**WHAT THE TASK ASKS:** Copy each line of the data that has "Предохранители" in it.

**GIVEN DATA:**
* * *

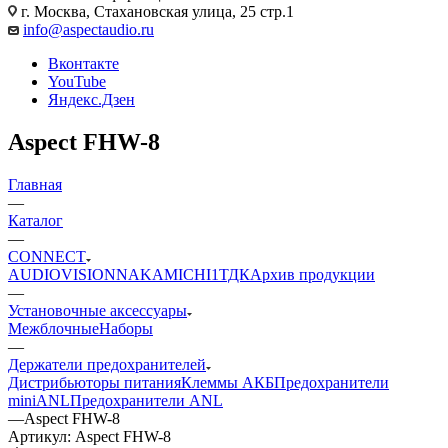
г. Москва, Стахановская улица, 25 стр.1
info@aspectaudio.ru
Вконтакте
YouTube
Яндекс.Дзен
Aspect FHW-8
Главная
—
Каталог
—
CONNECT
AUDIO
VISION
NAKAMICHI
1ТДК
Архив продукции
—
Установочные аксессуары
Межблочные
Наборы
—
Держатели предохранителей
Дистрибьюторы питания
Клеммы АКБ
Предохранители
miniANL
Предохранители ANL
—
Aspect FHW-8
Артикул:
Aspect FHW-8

* * *

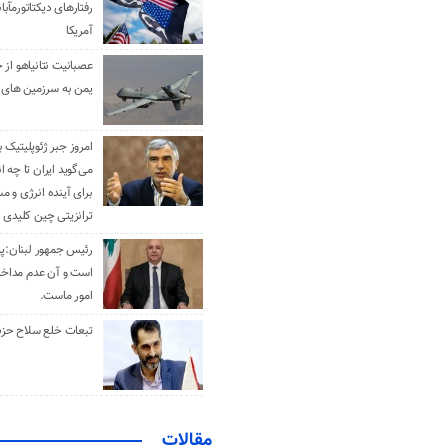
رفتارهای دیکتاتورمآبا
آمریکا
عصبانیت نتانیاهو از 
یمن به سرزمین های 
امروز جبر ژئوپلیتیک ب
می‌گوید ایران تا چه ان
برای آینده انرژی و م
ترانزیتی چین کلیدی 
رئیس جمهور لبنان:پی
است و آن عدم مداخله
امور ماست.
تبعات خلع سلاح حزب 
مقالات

* * *

**RESULT OF THIS TASK:**
Предохранители
Предохранители ANL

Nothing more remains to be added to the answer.